Monday, September 20, 2021

How to monitor your Linux server performance with Netdata

Jack Wallen has created a wonderful Linux performance monitor. It is simple to use, and shows you all the information that you need in one glance. How to install and use Netdata.

Man and woman working at data center

Image: Mark Agnor/ Shutterstock

Every data center administrator understands the importance and necessity of monitoring servers. Administrators need to be aware of what can go wrong and how to fix it. Administrators need to be able to monitor their systems and find the right tools. Linux is rich in such tools. You can throw a stone into an open-source pile of software and you will hit one or more monitors. That’s a good thing considering that each monitor approaches the task in a different way.

SEE: How to deploy an LDA server: From start to finish(TechRepublic Premium).

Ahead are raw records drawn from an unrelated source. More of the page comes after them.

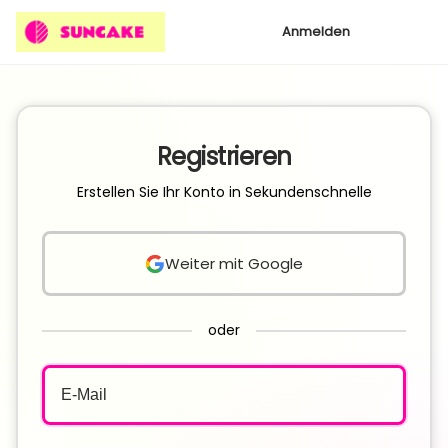
Anmelden
Registrieren
Erstellen Sie Ihr Konto in Sekundenschnelle
Weiter mit Google
oder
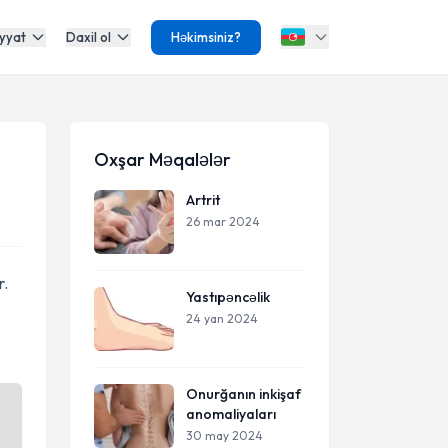
yyat
Daxil ol
Həkimsiniz?
Oxşar Məqalələr
Artrit
26 mar 2024
r.
Yastıpəncəlik
24 yan 2024
Onurğanın inkişaf
anomaliyaları
30 may 2024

When you only need the facts, you need them all in a beautiful, user-friendly web-based interface. Where do you look? Netdata is a good option. It’s one of the best at-a-glance performance monitoring tools I’ve ever used. This tool will help you identify performance issues on your Linux servers by monitoring:

  • CPU
  • Load
  • Disk
  • RAM
  • Swap
  • Network
  • Processes
  • idlejitter
  • Interruptions
  • Softirqs
  • Software
  • Entropy
  • Uptime
  • Clock synchronization
  • Ipc semaphores
  • Ipc shared memory

All these monitors are combined in an easy to read dashboard that gives you a quick look at the status of your Linux servers.

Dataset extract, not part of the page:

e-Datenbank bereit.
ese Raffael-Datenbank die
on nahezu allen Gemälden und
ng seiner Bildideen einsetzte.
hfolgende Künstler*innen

Let me show how to install Netdata.

SEE: Kubernetes: A cheat sheet (free PDF)  (TechRepublic)

What you’ll require

To install Netdata, you will need an instance Linux and a sudo user. I will demonstrate it on Ubuntu Server 20.04. However, the process of installing Netdata is identical regardless of the distribution.

How to install Netdata

First, ensure that your server is up-to-date. To do this, log into Ubuntu Server and issue these commands:

sudo apt-get update
sudo apt-get upgrade -y

You’ll need to reboot your system if your kernel is updated. 

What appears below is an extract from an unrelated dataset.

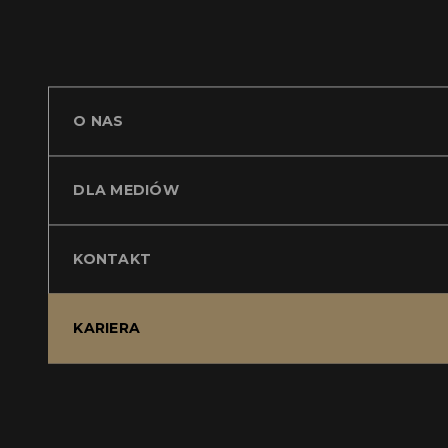
O NAS
DLA MEDIÓW
KONTAKT
KARIERA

Next, download and execute the Netdata installer script using the command:

wget https://my-netdata.io/kickstart.sh

Once the download is finished, run the installer by using the command

sudo sh kickstart.sh

The installation will be approved a few times. Please pay close attention to the output of this command. After you have given the final OK, the installation will begin. You can then walk away from the server (the installation will take a few moments). After the installation is complete, the Netdata services are automatically started and activated. If they aren’t, you can manually start and enable Netdata using the following commands:

sudo systemctl start netdata
sudo systemctl enable netdata

How to access Netdata UI

Open a browser on a machine connected to the same network as your datacenter and point it to http://SERVER.19999 The Netdata dashboard should greet you (Figure A.

Figure A

netdataa.jpg

The Netdata dashboard has a simple design and is easy to understand.

Click the Sign In button to create a Netdata Account. This account allows you to monitor all your servers from one convenient, cloud-based interface. If you choose this route, you will be given a command to execute on the Netdata server hosting Netdata. This is:

sudo netdata-claim.sh -token=TOKEN -rooms=ROOMS -url=https://app.netdata.cloud

TOKEN is an individual token, and ROOMS the name of the room that you created when signing up.

Once you have claimed your server, you will be able to access the Netdata dashboard via your Netdata account.

If you don’t wish to sign in, you can simply not click the Sign In button. You can monitor each server individually.

That’s it! You can now install the Netdata Linux server monitoring software. Give this open-source dashboard an opportunity and see if you don’t like it.